Leave out every picture, then transcribe the rest of the listing exactly.

(Dataset extract):
------

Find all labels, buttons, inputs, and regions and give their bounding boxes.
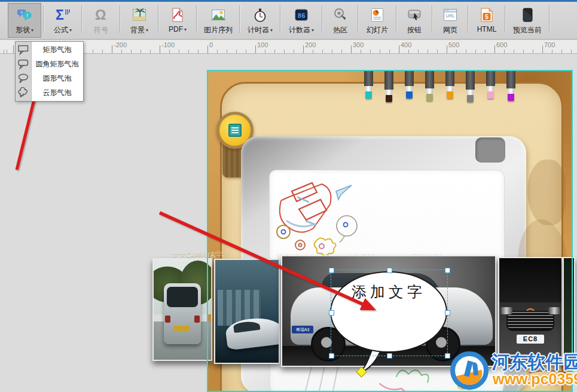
toolbar-label: 幻灯片 — [367, 25, 388, 35]
ruler-label: 200 — [305, 41, 316, 48]
svg-text:86: 86 — [297, 12, 306, 20]
toolbar-button-symbol[interactable]: Ω 符号 — [84, 3, 118, 38]
toolbar-separator — [196, 5, 197, 33]
url-window-icon: URL — [442, 7, 458, 23]
toolbar-separator — [432, 5, 433, 33]
toolbar-separator — [358, 5, 359, 33]
marker-pen — [465, 70, 475, 102]
toolbar-button-pdf[interactable]: PDF▾ — [161, 3, 194, 38]
toolbar-button-slideshow[interactable]: 幻灯片 — [361, 3, 394, 38]
toolbar-button-image-sequence[interactable]: 图片序列 — [199, 3, 237, 38]
sequence-caption: 华洋 — [215, 249, 230, 259]
toolbar-button-button[interactable]: 按钮 — [399, 3, 430, 38]
resize-handle-w[interactable] — [329, 310, 334, 316]
marker-pen — [404, 70, 414, 99]
toolbar-label: 热区 — [333, 25, 347, 35]
toolbar-label: 公式 — [54, 26, 68, 34]
sequence-image-mpv[interactable] — [152, 258, 212, 361]
ruler-label: 700 — [544, 41, 555, 48]
toolbar-label: 符号 — [94, 25, 108, 35]
car-doodle-drawing — [269, 174, 374, 259]
ruler-label: 100 — [257, 41, 268, 48]
hotspot-touch-icon — [332, 7, 348, 23]
toolbar-separator — [120, 5, 121, 33]
marker-pen — [486, 70, 496, 99]
background-beach-icon — [132, 7, 147, 23]
rect-bubble-icon — [16, 44, 31, 56]
toolbar-separator — [239, 5, 240, 33]
toolbar-button-webpage[interactable]: URL 网页 — [435, 3, 466, 38]
toolbar-button-preview[interactable]: 预览当前 — [508, 3, 547, 38]
tray-corner-notch — [475, 137, 505, 163]
rounded-rect-bubble-icon — [16, 59, 31, 70]
toolbar-separator — [43, 5, 44, 33]
dropdown-caret-icon: ▾ — [146, 27, 148, 33]
pdf-icon — [170, 7, 185, 23]
menu-item-rounded-rect-bubble[interactable]: 圆角矩形气泡 — [16, 57, 83, 71]
dropdown-caret-icon: ▾ — [184, 27, 187, 32]
dropdown-caret-icon: ▾ — [312, 27, 314, 33]
svg-text:URL: URL — [445, 13, 454, 19]
ruler-label: 300 — [353, 41, 364, 48]
ruler-label: 500 — [448, 41, 459, 48]
resize-handle-nw[interactable] — [329, 268, 334, 273]
toolbar-separator — [280, 5, 281, 33]
document-icon — [228, 124, 242, 137]
cloud-bubble-icon — [16, 87, 31, 99]
dropdown-caret-icon: ▾ — [69, 27, 72, 33]
toolbar-button-formula[interactable]: Σ 公式▾ — [46, 3, 80, 38]
toolbar-separator — [158, 5, 159, 33]
resize-handle-n[interactable] — [387, 268, 392, 273]
slideshow-icon — [370, 7, 385, 23]
html5-icon: 5 — [479, 7, 494, 23]
toolbar-button-hotspot[interactable]: 热区 — [325, 3, 356, 38]
resize-handle-ne[interactable] — [445, 268, 450, 273]
toolbar-separator — [549, 5, 550, 33]
menu-item-label: 云形气泡 — [31, 88, 83, 98]
svg-text:Ω: Ω — [95, 7, 106, 23]
toolbar-separator — [505, 5, 506, 33]
toolbar-separator — [468, 5, 469, 33]
toolbar-label: 背景 — [130, 26, 145, 34]
ellipse-bubble-icon — [16, 73, 31, 84]
menu-item-label: 圆形气泡 — [31, 74, 83, 84]
resize-handle-sw[interactable] — [329, 353, 334, 359]
toolbar-label: PDF — [169, 25, 183, 33]
sequence-image-partial[interactable] — [563, 257, 575, 365]
resize-handle-se[interactable] — [445, 353, 450, 359]
selection-rectangle — [331, 270, 448, 356]
parchment-silhouette — [527, 160, 566, 225]
formula-sigma-icon: Σ — [55, 7, 71, 23]
menu-item-rect-bubble[interactable]: 矩形气泡 — [16, 42, 83, 57]
toolbar-label: HTML — [477, 25, 497, 33]
svg-text:?: ? — [20, 10, 23, 16]
ruler-label: 600 — [496, 41, 507, 48]
toolbar-button-html[interactable]: 5 HTML — [471, 3, 503, 38]
button-cursor-icon — [407, 7, 422, 23]
preview-screen-icon — [520, 7, 535, 23]
toolbar-button-shapes[interactable]: ?! 形状▾ — [8, 3, 41, 38]
toolbar-button-timer[interactable]: 计时器▾ — [242, 3, 278, 38]
toolbar-label: 网页 — [443, 25, 457, 35]
svg-text:5: 5 — [485, 14, 489, 20]
sequence-image-black-sedan[interactable]: EC8 — [498, 257, 563, 365]
menu-item-ellipse-bubble[interactable]: 圆形气泡 — [16, 71, 83, 85]
resize-handle-s[interactable] — [387, 353, 392, 359]
dropdown-caret-icon: ▾ — [31, 27, 33, 33]
license-plate: EC8 — [517, 335, 544, 344]
ruler-label: -200 — [114, 41, 127, 48]
toolbar-label: 按钮 — [407, 25, 422, 35]
resize-handle-e[interactable] — [445, 310, 450, 316]
toolbar-button-counter[interactable]: 86 计数器▾ — [283, 3, 320, 38]
shapes-icon: ?! — [17, 7, 32, 23]
ruler-label: 0 — [209, 41, 213, 48]
ruler-label: -100 — [161, 41, 175, 48]
license-plate: 奇瑞A3 — [292, 326, 313, 333]
sequence-image-city-sedan[interactable] — [214, 259, 280, 364]
toolbar-label: 预览当前 — [513, 25, 542, 35]
menu-item-cloud-bubble[interactable]: 云形气泡 — [16, 85, 83, 100]
toolbar-button-background[interactable]: 背景▾ — [123, 3, 156, 38]
marker-pen — [445, 70, 455, 99]
ruler-label: 400 — [401, 41, 411, 48]
stopwatch-icon — [252, 7, 268, 23]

------

(Solution for this task):
Find all labels, buttons, inputs, and regions and give their bounding boxes.
toolbar-label: 幻灯片 — [367, 25, 388, 35]
ruler-label: 200 — [305, 41, 316, 48]
svg-text:86: 86 — [297, 12, 306, 20]
toolbar-button-symbol[interactable]: Ω 符号 — [84, 3, 118, 38]
toolbar-separator — [196, 5, 197, 33]
url-window-icon: URL — [442, 7, 458, 23]
toolbar-separator — [432, 5, 433, 33]
toolbar-separator — [358, 5, 359, 33]
marker-pen — [465, 70, 475, 102]
toolbar-button-pdf[interactable]: PDF▾ — [161, 3, 194, 38]
toolbar-button-slideshow[interactable]: 幻灯片 — [361, 3, 394, 38]
toolbar-button-image-sequence[interactable]: 图片序列 — [199, 3, 237, 38]
sequence-caption: 华洋 — [215, 249, 230, 259]
toolbar-button-button[interactable]: 按钮 — [399, 3, 430, 38]
resize-handle-w[interactable] — [329, 310, 334, 316]
marker-pen — [404, 70, 414, 99]
toolbar-label: 热区 — [333, 25, 347, 35]
toolbar-label: 公式 — [54, 26, 68, 34]
sequence-image-mpv[interactable] — [152, 258, 212, 361]
ruler-label: 700 — [544, 41, 555, 48]
toolbar-label: 符号 — [94, 25, 108, 35]
car-doodle-drawing — [269, 174, 374, 259]
ruler-label: 100 — [257, 41, 268, 48]
hotspot-touch-icon — [332, 7, 348, 23]
toolbar-separator — [120, 5, 121, 33]
marker-pen — [486, 70, 496, 99]
background-beach-icon — [132, 7, 147, 23]
rect-bubble-icon — [16, 44, 31, 56]
toolbar-separator — [239, 5, 240, 33]
toolbar-button-webpage[interactable]: URL 网页 — [435, 3, 466, 38]
toolbar-button-preview[interactable]: 预览当前 — [508, 3, 547, 38]
tray-corner-notch — [475, 137, 505, 163]
rounded-rect-bubble-icon — [16, 59, 31, 70]
toolbar-separator — [43, 5, 44, 33]
dropdown-caret-icon: ▾ — [146, 27, 148, 33]
pdf-icon — [170, 7, 185, 23]
menu-item-rounded-rect-bubble[interactable]: 圆角矩形气泡 — [16, 57, 83, 71]
dropdown-caret-icon: ▾ — [184, 27, 187, 32]
dropdown-caret-icon: ▾ — [312, 27, 314, 33]
svg-text:URL: URL — [445, 13, 454, 19]
ruler-label: 300 — [353, 41, 364, 48]
ruler-label: 500 — [448, 41, 459, 48]
resize-handle-nw[interactable] — [329, 268, 334, 273]
toolbar-separator — [280, 5, 281, 33]
document-icon — [228, 124, 242, 137]
cloud-bubble-icon — [16, 87, 31, 99]
dropdown-caret-icon: ▾ — [69, 27, 72, 33]
toolbar-button-formula[interactable]: Σ 公式▾ — [46, 3, 80, 38]
toolbar-separator — [158, 5, 159, 33]
resize-handle-n[interactable] — [387, 268, 392, 273]
slideshow-icon — [370, 7, 385, 23]
html5-icon: 5 — [479, 7, 494, 23]
toolbar-button-hotspot[interactable]: 热区 — [325, 3, 356, 38]
resize-handle-ne[interactable] — [445, 268, 450, 273]
toolbar-separator — [549, 5, 550, 33]
menu-item-label: 云形气泡 — [31, 88, 83, 98]
svg-text:Ω: Ω — [95, 7, 106, 23]
toolbar-separator — [505, 5, 506, 33]
toolbar-separator — [468, 5, 469, 33]
toolbar-label: 背景 — [130, 26, 145, 34]
ellipse-bubble-icon — [16, 73, 31, 84]
menu-item-label: 圆形气泡 — [31, 74, 83, 84]
resize-handle-sw[interactable] — [329, 353, 334, 359]
toolbar-label: PDF — [169, 25, 183, 33]
sequence-image-partial[interactable] — [563, 257, 575, 365]
resize-handle-se[interactable] — [445, 353, 450, 359]
selection-rectangle — [331, 270, 448, 356]
parchment-silhouette — [527, 160, 566, 225]
formula-sigma-icon: Σ — [55, 7, 71, 23]
menu-item-rect-bubble[interactable]: 矩形气泡 — [16, 42, 83, 57]
toolbar-label: HTML — [477, 25, 497, 33]
svg-text:?: ? — [20, 10, 23, 16]
ruler-label: 600 — [496, 41, 507, 48]
toolbar-button-html[interactable]: 5 HTML — [471, 3, 503, 38]
button-cursor-icon — [407, 7, 422, 23]
preview-screen-icon — [520, 7, 535, 23]
toolbar-button-shapes[interactable]: ?! 形状▾ — [8, 3, 41, 38]
toolbar-button-timer[interactable]: 计时器▾ — [242, 3, 278, 38]
toolbar-label: 网页 — [443, 25, 457, 35]
svg-text:5: 5 — [485, 14, 489, 20]
sequence-image-black-sedan[interactable]: EC8 — [498, 257, 563, 365]
menu-item-ellipse-bubble[interactable]: 圆形气泡 — [16, 71, 83, 85]
resize-handle-s[interactable] — [387, 353, 392, 359]
dropdown-caret-icon: ▾ — [31, 27, 33, 33]
license-plate: EC8 — [517, 335, 544, 344]
ruler-label: -200 — [114, 41, 127, 48]
toolbar-label: 按钮 — [407, 25, 422, 35]
resize-handle-e[interactable] — [445, 310, 450, 316]
toolbar-button-counter[interactable]: 86 计数器▾ — [283, 3, 320, 38]
shapes-icon: ?! — [17, 7, 32, 23]
ruler-label: 0 — [209, 41, 213, 48]
ruler-label: -100 — [161, 41, 175, 48]
license-plate: 奇瑞A3 — [292, 326, 313, 333]
sequence-image-city-sedan[interactable] — [214, 259, 280, 364]
toolbar-label: 预览当前 — [513, 25, 542, 35]
menu-item-cloud-bubble[interactable]: 云形气泡 — [16, 85, 83, 100]
toolbar-button-background[interactable]: 背景▾ — [123, 3, 156, 38]
marker-pen — [445, 70, 455, 99]
ruler-label: 400 — [401, 41, 411, 48]
stopwatch-icon — [252, 7, 268, 23]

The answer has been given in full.